Chapter 5. Indexing

Table of Contents

Data Acquisition
Index Sharding
Index Replication
Sensei Cluster Overview

Before it can be searched, all data has to be indexed first. Depending on where you get the source data from, you can use different data gateways to get the data converted to the format required by Sensei. No matter what gateway is used, you need to define the data model in file schema.xml (see the section called “Data Modeling” for more details), which is equivalent to the table definition in a RDBMS.

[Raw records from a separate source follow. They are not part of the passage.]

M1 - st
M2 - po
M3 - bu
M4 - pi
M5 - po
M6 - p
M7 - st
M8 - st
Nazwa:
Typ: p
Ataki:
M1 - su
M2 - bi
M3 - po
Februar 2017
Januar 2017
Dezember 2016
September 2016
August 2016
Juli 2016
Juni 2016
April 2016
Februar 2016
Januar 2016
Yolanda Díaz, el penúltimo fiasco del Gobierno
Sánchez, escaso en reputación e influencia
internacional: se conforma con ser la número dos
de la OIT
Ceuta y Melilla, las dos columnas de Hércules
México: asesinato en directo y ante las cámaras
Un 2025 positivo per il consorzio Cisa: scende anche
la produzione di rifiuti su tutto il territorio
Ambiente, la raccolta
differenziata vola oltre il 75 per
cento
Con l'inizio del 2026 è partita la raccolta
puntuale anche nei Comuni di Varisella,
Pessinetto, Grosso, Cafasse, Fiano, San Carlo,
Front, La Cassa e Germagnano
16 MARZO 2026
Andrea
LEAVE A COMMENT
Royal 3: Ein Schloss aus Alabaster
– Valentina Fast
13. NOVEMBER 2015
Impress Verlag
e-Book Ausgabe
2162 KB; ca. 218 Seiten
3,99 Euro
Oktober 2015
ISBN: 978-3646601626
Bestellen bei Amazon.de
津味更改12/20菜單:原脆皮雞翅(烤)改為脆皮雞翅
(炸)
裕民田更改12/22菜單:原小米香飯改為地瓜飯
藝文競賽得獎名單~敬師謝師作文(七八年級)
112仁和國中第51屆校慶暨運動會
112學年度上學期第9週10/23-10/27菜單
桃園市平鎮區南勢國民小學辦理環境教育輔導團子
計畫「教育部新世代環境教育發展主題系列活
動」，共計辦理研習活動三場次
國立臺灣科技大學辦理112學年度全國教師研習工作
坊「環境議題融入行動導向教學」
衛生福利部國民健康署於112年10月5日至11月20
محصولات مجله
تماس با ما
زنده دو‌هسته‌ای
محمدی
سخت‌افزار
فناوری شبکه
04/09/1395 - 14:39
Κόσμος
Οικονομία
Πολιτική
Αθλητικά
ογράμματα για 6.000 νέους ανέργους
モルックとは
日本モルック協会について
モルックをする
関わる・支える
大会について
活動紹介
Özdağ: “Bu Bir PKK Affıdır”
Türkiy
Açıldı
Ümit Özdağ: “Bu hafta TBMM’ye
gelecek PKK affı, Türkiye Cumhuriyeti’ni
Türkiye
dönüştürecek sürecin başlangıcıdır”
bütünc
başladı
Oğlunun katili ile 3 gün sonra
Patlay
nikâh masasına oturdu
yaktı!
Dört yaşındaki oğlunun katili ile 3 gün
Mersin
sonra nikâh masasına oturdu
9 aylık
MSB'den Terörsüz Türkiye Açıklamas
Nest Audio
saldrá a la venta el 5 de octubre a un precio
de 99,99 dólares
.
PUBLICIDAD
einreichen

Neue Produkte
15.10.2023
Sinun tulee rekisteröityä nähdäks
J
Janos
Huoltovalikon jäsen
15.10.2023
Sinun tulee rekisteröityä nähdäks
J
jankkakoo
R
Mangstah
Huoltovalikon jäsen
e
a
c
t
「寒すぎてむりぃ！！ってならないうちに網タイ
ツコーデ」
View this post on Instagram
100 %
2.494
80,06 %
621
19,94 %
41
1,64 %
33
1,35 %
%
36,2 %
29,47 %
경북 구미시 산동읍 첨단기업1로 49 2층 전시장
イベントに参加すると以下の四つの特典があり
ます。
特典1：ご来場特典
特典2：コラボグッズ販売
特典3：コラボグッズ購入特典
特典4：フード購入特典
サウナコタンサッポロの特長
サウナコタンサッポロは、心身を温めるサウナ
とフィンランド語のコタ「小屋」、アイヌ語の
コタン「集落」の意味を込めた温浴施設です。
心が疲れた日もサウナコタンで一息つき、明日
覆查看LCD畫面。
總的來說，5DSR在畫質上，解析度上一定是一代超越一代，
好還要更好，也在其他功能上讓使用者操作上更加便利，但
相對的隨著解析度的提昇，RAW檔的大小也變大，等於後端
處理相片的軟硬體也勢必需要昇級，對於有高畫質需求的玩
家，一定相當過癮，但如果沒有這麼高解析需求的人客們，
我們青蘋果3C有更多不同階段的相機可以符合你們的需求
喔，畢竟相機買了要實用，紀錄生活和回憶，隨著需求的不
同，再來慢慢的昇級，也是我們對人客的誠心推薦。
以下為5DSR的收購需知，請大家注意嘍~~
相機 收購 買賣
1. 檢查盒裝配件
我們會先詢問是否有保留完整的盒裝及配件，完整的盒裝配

If the amount of data is small, and the run-time indexing and search rates are not high, then a single Sensei node may be all you need. If the amount of data is large and you cannot fit them into one box, however, you have to split them into multiple shards and store them on a cluster of Sensei nodes, each serving one or multiple shards. When a user query comes in, Sensei performs the search on all shards and merges the search results from all shards for you automatically.

If the run-time indexing or search rate is high, network bandwidth, memory or CPU may become the bottleneck on a Sensei server. In this case, sharding the index only is not enough. You have to replicate the index onto different nodes, and have multiple nodes share the indexing/search workload on the same shard(s).

In this chapter, we explain how to get the data indexed, and how to get the data sharded and replicated.

Data Acquisition

To get data indexed, the first thing to set up is the indexing manager (see com.sensei.search.nodes.SenseiIndexingManager). An indexing manager is responsible for:

  • Initializing the Zoie system(s): one Zoie system is needed for every shard of index on one Sensei node.

  • Building the data provider: a data provider needs to be built for the chosen data gateway.

  • Starting and shutting down the data gateway.

For most of the cases you can simply use the default indexing manger provided by Sensei: com.sensei.indexing.api.DefaultStreamingIndexingManager. However you can always write your own version when it is needed.

The type of indexing manager is specified via configuration parameter sensei.index.manager, which is the bean ID of the indexing manager object that you use. When sensei.index.manager is not set, Sensei just uses DefaultStreamingIndexingManager.

Once the indexing manager is selected, the next thing to set up is the data gateway. What data gateway to use depends on how your original source data is stored. Sensei provides four types of built-in data gateways to cover the most common data sources (see Figure 1.2, “Sensei Data Gateway”), however you can also write your own version if needed.

The data gateway type is specified via configuration parameter sensei.index.manager.<indexing-manager-type>.type. Here <indexing-manager-type> is the bean ID of your indexing manager. If you use the default indexing manager, DefaultStreamingIndexingManager, <indexing-manager-type> should be default.

Additional configuration parameters may be needed for the data gateway you choose. These configuration parameters are named with the following prefix:

  sensei.index.manager.<indexing-manager-type>.<data-gateway-type>

For example, if you use the default indexing manager and the Kafka data gateway, the following configuration parameters need to be specified:

  sensei.index.manager.default.type = kafka
  sensei.index.manager.default.kafka.host = my-kafka-host
  sensei.index.manager.default.kafka.port = 1234
  sensei.index.manager.default.kafka.topic = log-data
  sensei.index.manager.default.kafka.batchsize = 10000
  sensei.index.manager.default.kafka.filter = my-kafka-filter

In the rest of the document, we will use the default indexing manager in most of the examples, unless a different indexing manager type is specified explicitly.